A Hilo research center that helps map wildfire danger, battle invasive species and protect native watersheds faced a shutdown threat this week as Hawaii lawmakers moved to lock in support for the U.S. Forest Service Institute of Pacific Islands Forestry.

The House resolution, H. Res. 1307, was introduced May 20 to mark the institute’s 70th anniversary and defend its continued existence as the Trump administration weighed closing most Forest Service research facilities. The measure said the institute has served the Pacific region since 1956, was later congressionally authorized in the 1990 Farm Bill, and now provides research, development, demonstration and technical assistance for Hawaii and U.S.-affiliated Pacific islands.

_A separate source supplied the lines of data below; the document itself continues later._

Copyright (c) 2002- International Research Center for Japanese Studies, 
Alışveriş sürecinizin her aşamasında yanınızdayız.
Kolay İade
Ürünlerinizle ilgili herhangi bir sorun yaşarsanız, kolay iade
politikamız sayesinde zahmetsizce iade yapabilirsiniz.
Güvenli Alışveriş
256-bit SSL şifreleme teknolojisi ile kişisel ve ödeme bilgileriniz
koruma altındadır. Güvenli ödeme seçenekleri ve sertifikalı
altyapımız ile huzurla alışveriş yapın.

The stakes stretch far beyond Hilo. The resolution said the Pacific region IPIF serves is roughly equal in size to the continental United States, and named Guam, American Samoa, the Commonwealth of the Northern Mariana Islands, the Republic of Palau, the Federated States of Micronesia and the Republic of the Marshall Islands as part of its reach. Forest Service material says the institute, headquartered at 60 Nowelo Street, provides the scientific and technical information needed to restore, conserve and sustain tropical forests and wetlands of the Pacific.

AI-generated illustration
AI-generated illustration

The fight has sharpened around what could be lost if the institute is moved or shut down. The resolution said IPIF’s wildfire mapping, risk analysis and fire-mitigation work, developed with Forest Service Fire and Aviation Management, improved response capacity across the Pacific while reducing long-term risk and costs. On Hawaii Island, those capabilities matter in places where forest health, watersheds, wildlife habitat, invasive species and fire risk are tightly linked.

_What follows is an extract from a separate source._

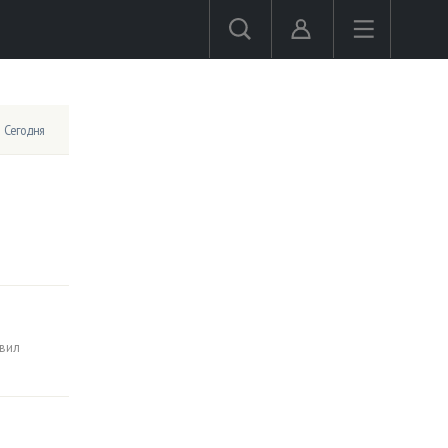
Сегодня
авил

That includes Rapid Ōhia Death, one of the most destructive threats to Hawaii’s native forests. Forest Service material says the disease has killed millions of ōhia trees since it was first detected in 2012, and a fact sheet says the initial partnership response formed in 2014 with university, federal, state, local and nonprofit partners. IPIF played a central role in that work, alongside groups such as the University of Hawaii, Kamehameha Schools, The Nature Conservancy, the Hawaii Division of Forestry and Wildlife and the Big Island Invasive Species Committee.

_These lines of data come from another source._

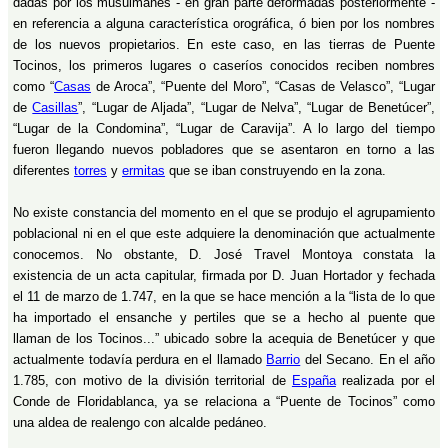
dadas por los musulmanes - en gran parte deformadas posteriormente -
en referencia a alguna característica orográfica, ó bien por los nombres
de los nuevos propietarios. En este caso, en las tierras de Puente
Tocinos, los primeros lugares o caseríos conocidos reciben nombres
como “
Casas
de Aroca”, “Puente del Moro”, “Casas de Velasco”, “Lugar
de
Casillas
”, “Lugar de Aljada”, “Lugar de Nelva”, “Lugar de Benetúcer”,
“Lugar de la Condomina”, “Lugar de Caravija”. A lo largo del tiempo
fueron llegando nuevos pobladores que se asentaron en torno a las
diferentes
torres
y
ermitas
que se iban construyendo en la zona.
No existe constancia del momento en el que se produjo el agrupamiento
poblacional ni en el que este adquiere la denominación que actualmente
conocemos. No obstante, D. José Travel Montoya constata la
existencia de un acta capitular, firmada por D. Juan Hortador y fechada
el 11 de marzo de 1.747, en la que se hace mención a la “lista de lo que
ha importado el ensanche y pertiles que se a hecho al puente que
llaman de los Tocinos...” ubicado sobre la acequia de Benetúcer y que
actualmente todavía perdura en el llamado
Barrio
del Secano. En el año
1.785, con motivo de la división territorial de
España
realizada por el
Conde de Floridablanca, ya se relaciona a “Puente de Tocinos” como
una aldea de realengo con alcalde pedáneo.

Sen. Mazie Hirono had pressed Forest Service Chief Tom Schultz for the full Hawaii National Forest Study Report Congress required in December 2022, including analysis of eight separate areas, after a May 8 USDA letter recommended against establishing a unit of the National Forest System in Hawaii, according to her office. Hirono, Brian Schatz, Jill Tokuda, Ed Case and Delegate Kimberlyn King-Hinds backed the resolution as local and regional voices warned that relocating the Hilo headquarters and a Volcano biocontrol lab, among at least 57 Forest Service facilities targeted for closure, would leave no real backup for work that has no mainland substitute.